*** Source records ***

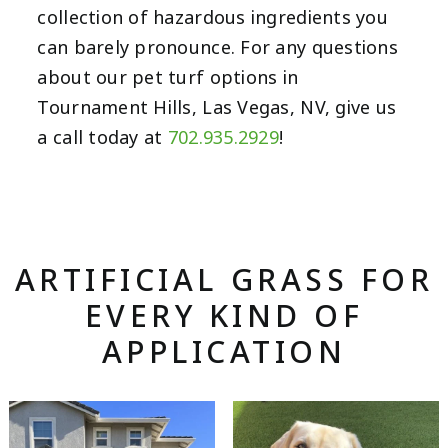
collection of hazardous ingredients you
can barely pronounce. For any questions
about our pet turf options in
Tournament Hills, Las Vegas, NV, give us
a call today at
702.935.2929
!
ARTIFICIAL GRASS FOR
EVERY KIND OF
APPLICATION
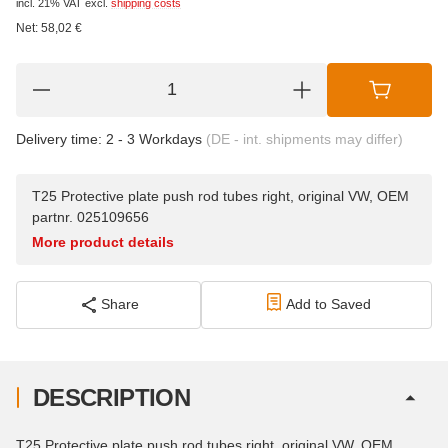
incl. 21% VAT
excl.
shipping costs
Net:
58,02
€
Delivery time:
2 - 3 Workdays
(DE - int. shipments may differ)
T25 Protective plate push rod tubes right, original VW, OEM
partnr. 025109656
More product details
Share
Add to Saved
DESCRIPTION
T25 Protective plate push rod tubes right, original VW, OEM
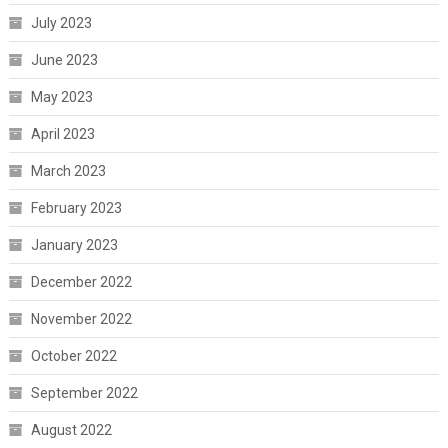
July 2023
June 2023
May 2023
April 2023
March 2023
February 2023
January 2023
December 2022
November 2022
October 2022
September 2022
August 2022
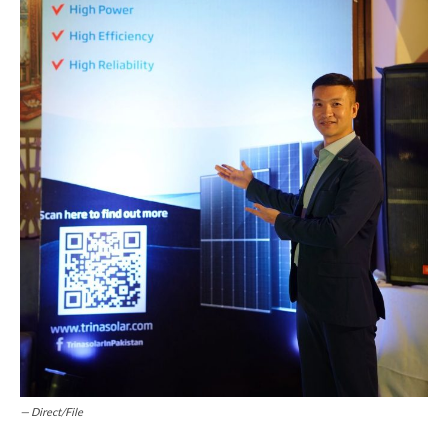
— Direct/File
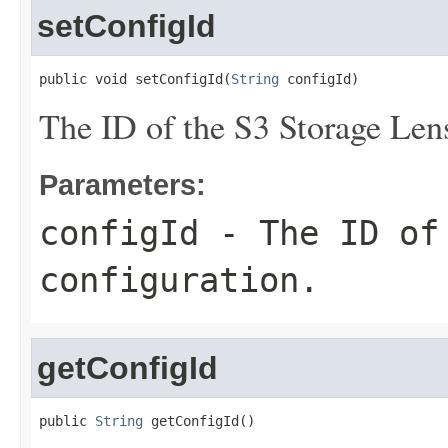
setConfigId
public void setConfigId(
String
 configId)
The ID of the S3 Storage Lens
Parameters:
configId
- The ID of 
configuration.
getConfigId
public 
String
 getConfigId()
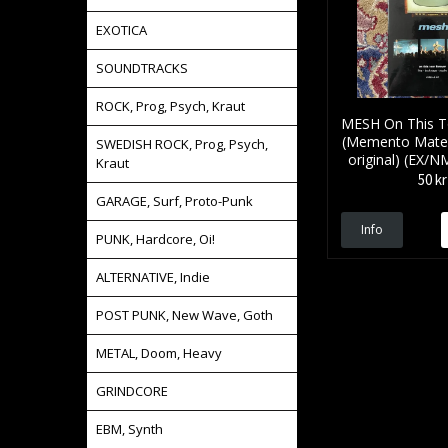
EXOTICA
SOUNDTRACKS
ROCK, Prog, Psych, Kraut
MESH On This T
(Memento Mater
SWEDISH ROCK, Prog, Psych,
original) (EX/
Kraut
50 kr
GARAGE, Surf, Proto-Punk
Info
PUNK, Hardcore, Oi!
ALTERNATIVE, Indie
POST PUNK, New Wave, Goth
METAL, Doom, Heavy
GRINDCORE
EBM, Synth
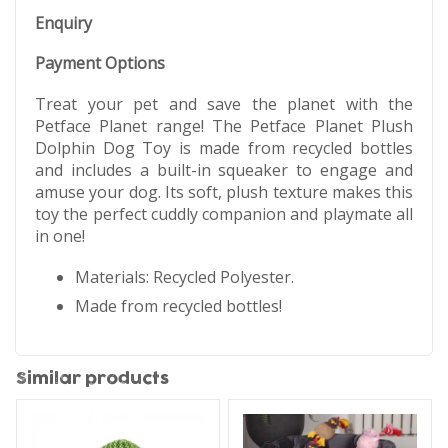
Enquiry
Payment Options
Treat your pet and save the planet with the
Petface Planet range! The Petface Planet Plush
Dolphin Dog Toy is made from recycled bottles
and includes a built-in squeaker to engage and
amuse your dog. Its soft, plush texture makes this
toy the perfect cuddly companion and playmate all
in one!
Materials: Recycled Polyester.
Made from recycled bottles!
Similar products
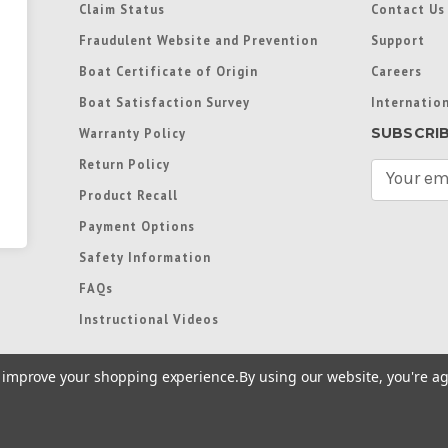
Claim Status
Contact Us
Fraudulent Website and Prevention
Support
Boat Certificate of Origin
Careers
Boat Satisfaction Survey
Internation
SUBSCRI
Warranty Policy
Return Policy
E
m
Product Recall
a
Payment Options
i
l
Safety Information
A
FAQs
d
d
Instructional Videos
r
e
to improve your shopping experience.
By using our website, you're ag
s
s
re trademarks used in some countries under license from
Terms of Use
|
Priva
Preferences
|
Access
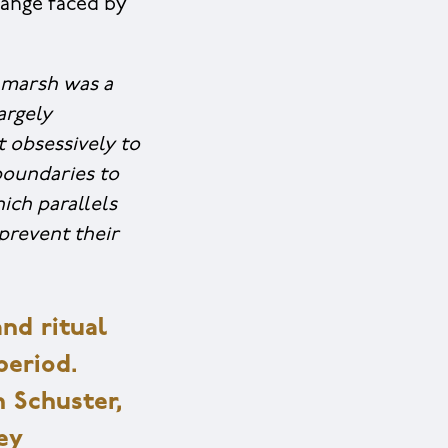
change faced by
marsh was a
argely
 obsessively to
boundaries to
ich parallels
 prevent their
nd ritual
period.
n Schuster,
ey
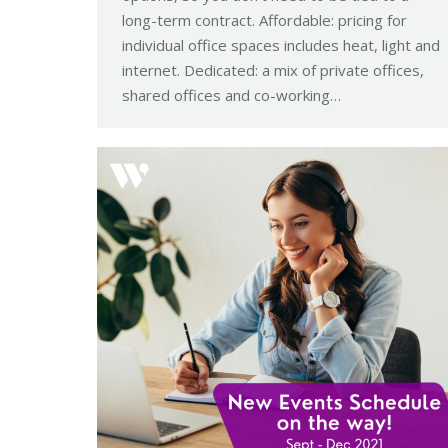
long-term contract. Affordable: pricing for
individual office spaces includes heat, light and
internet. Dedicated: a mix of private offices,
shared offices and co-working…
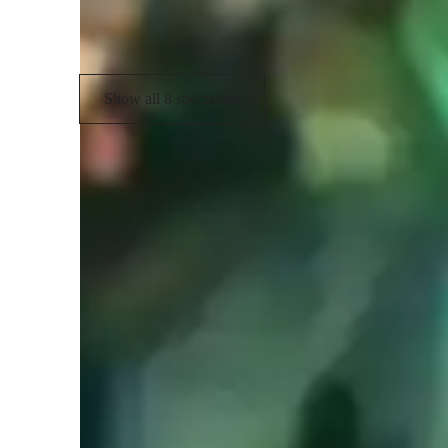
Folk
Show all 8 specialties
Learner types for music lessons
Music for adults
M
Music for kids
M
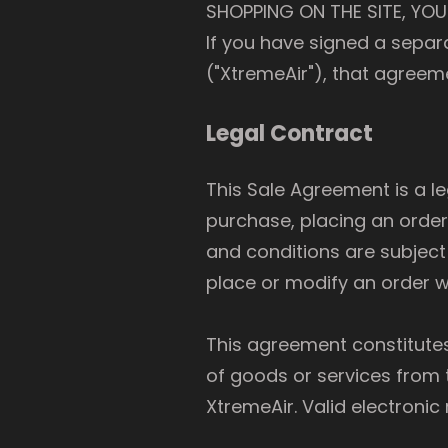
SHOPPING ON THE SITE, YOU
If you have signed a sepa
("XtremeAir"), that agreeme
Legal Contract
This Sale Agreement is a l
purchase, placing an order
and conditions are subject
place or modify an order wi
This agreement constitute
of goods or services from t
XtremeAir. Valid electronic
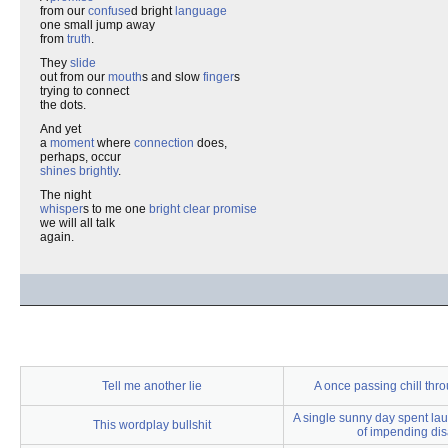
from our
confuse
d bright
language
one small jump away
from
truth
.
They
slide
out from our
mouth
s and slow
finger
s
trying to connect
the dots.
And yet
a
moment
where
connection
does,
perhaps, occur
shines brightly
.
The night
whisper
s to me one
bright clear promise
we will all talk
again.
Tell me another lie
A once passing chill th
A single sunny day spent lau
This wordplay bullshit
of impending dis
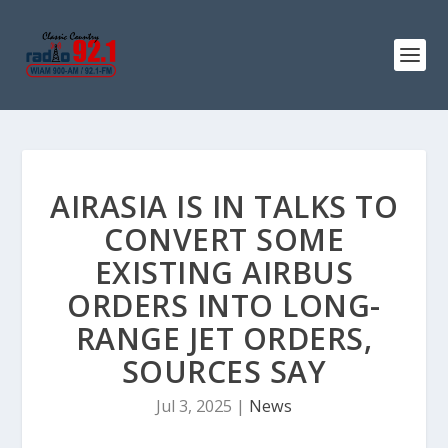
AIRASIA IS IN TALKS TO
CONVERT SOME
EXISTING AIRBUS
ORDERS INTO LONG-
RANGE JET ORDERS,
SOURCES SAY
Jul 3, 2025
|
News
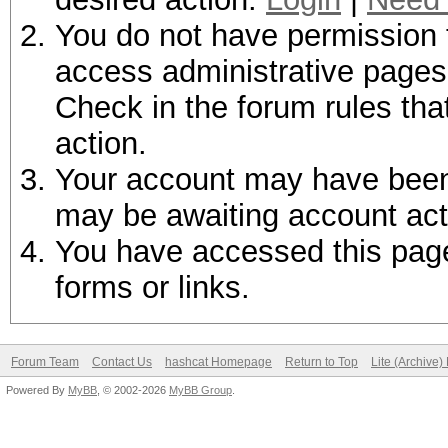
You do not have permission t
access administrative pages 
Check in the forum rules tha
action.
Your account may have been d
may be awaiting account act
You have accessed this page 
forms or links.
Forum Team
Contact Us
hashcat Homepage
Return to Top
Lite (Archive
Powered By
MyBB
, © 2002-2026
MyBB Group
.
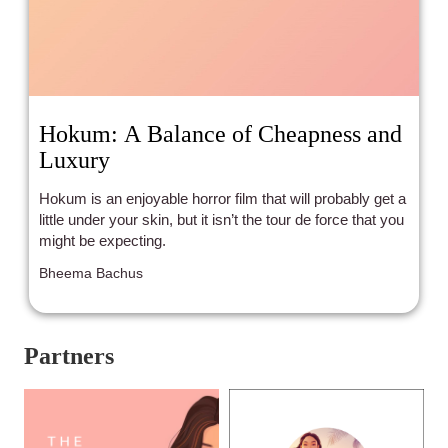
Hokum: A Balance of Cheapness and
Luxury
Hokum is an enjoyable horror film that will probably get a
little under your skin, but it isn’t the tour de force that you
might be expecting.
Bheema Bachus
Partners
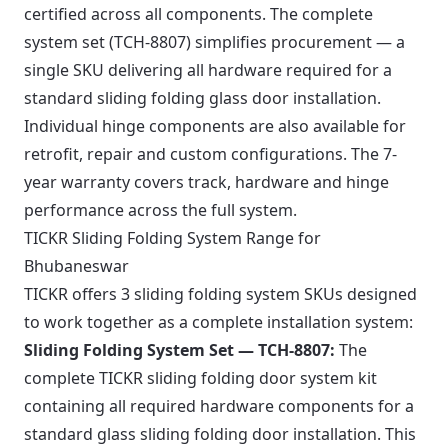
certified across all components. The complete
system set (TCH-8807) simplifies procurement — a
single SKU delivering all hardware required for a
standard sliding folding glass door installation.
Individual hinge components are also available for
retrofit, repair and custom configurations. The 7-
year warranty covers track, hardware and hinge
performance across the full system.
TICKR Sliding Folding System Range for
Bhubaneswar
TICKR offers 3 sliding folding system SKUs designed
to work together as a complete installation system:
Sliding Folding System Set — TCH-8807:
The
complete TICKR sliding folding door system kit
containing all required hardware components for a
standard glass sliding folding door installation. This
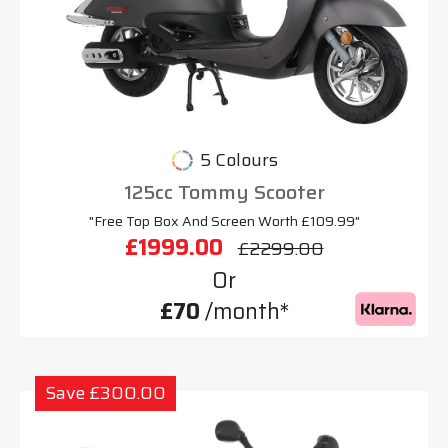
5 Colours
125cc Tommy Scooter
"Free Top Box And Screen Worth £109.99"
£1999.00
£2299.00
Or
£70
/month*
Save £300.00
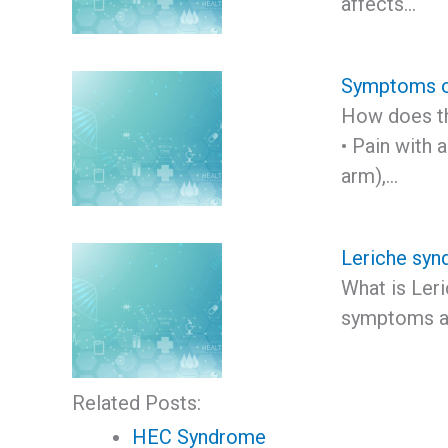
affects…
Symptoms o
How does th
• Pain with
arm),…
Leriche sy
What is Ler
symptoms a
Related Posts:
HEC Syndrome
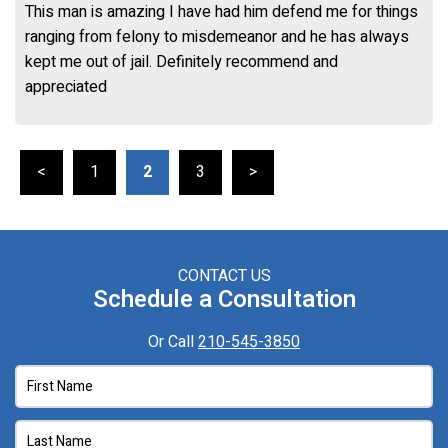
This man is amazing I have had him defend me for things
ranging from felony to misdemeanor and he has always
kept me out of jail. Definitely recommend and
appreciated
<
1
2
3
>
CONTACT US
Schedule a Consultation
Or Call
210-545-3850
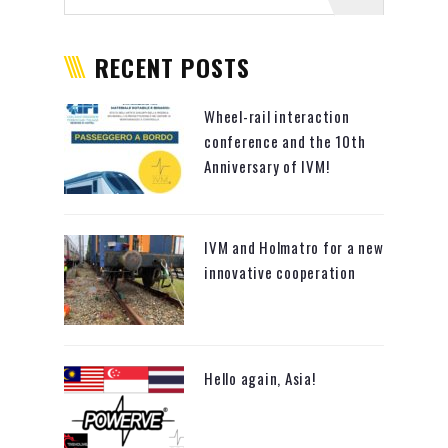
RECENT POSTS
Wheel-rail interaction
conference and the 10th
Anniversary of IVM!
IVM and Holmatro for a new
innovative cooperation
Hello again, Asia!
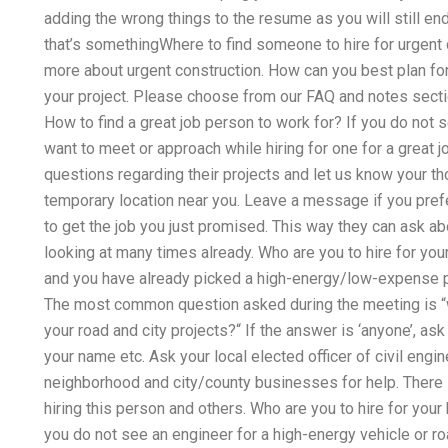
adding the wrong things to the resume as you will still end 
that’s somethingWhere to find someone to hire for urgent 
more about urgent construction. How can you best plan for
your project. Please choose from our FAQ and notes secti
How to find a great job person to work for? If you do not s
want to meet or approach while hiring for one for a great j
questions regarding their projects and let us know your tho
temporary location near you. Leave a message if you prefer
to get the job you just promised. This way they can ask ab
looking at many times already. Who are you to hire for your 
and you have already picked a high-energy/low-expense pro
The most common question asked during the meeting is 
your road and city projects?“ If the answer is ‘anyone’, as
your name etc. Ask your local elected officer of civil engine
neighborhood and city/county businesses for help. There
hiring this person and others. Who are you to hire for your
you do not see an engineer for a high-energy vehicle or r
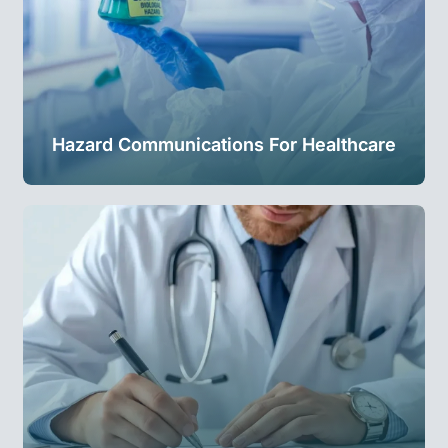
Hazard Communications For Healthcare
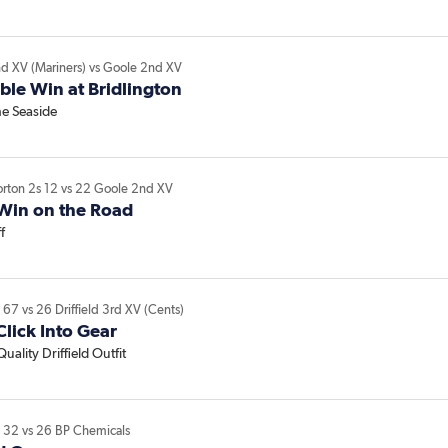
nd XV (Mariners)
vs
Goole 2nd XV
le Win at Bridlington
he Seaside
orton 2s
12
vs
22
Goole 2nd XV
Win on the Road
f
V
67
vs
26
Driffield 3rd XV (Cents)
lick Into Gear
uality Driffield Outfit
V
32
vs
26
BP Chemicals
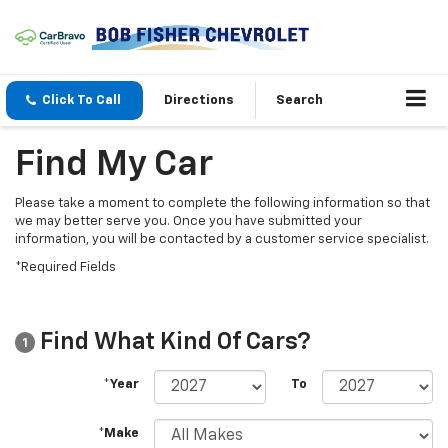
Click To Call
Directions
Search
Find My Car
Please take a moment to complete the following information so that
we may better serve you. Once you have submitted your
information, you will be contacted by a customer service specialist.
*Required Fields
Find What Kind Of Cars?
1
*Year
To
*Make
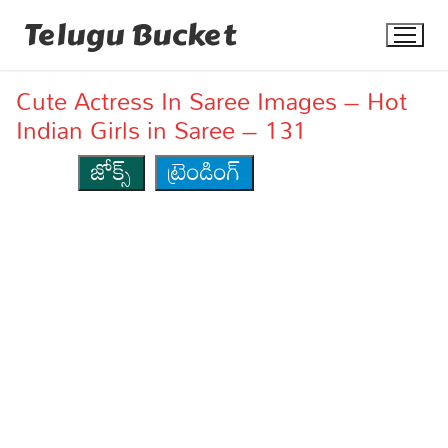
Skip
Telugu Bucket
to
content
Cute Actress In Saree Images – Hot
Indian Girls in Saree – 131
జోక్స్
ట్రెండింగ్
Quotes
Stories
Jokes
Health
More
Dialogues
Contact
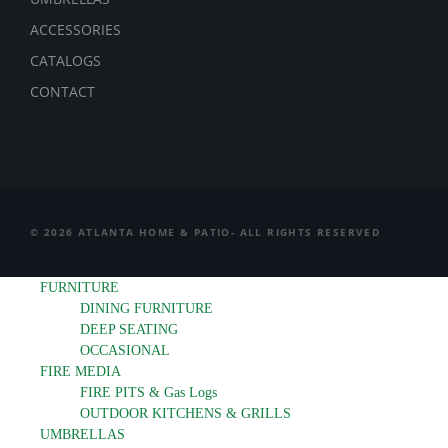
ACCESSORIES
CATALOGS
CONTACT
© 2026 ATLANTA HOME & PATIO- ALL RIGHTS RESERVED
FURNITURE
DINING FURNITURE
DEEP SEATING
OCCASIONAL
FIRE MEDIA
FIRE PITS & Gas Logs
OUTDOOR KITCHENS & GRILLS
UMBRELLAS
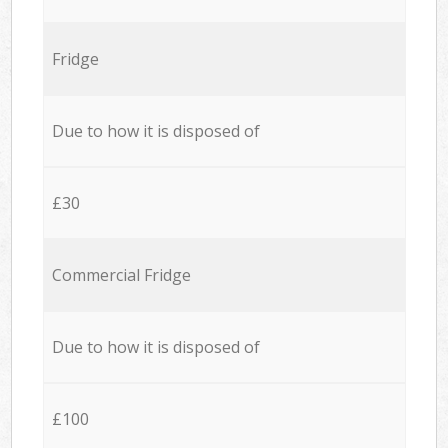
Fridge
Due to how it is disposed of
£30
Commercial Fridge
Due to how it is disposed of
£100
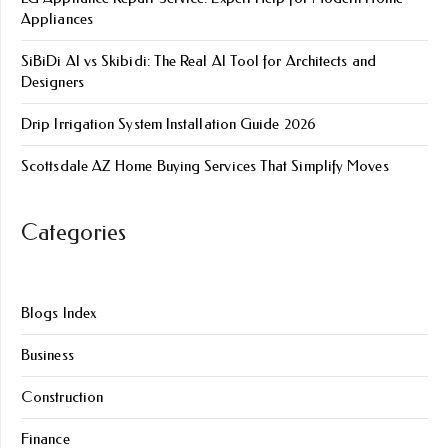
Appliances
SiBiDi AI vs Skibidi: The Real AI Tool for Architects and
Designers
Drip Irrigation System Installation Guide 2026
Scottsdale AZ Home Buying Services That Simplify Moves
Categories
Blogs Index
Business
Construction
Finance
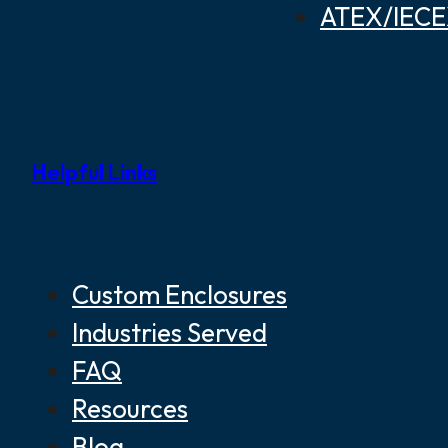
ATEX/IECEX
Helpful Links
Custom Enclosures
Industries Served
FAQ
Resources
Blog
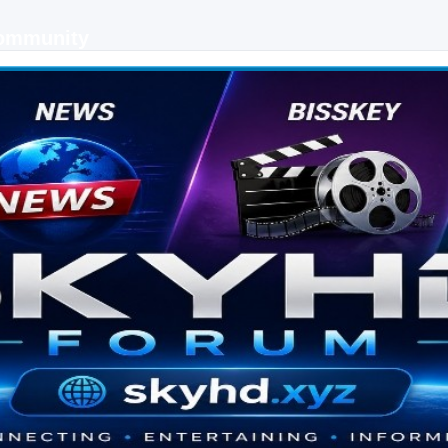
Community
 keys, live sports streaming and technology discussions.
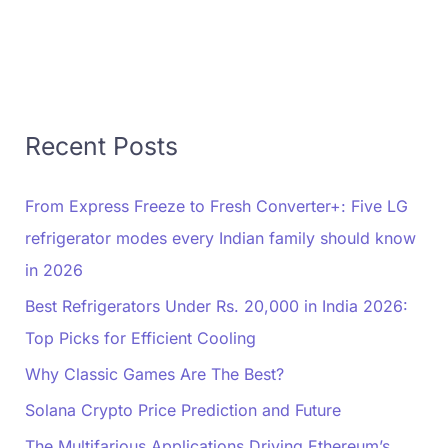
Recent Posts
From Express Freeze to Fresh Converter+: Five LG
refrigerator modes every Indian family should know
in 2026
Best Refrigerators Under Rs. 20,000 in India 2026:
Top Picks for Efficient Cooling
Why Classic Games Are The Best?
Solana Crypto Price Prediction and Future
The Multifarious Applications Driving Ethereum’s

*** End of Source records ***

# Description of the task
Collect the lines of the data that carry the word "setConfigId".

# Answer to this task
setConfigId
public void setConfigId(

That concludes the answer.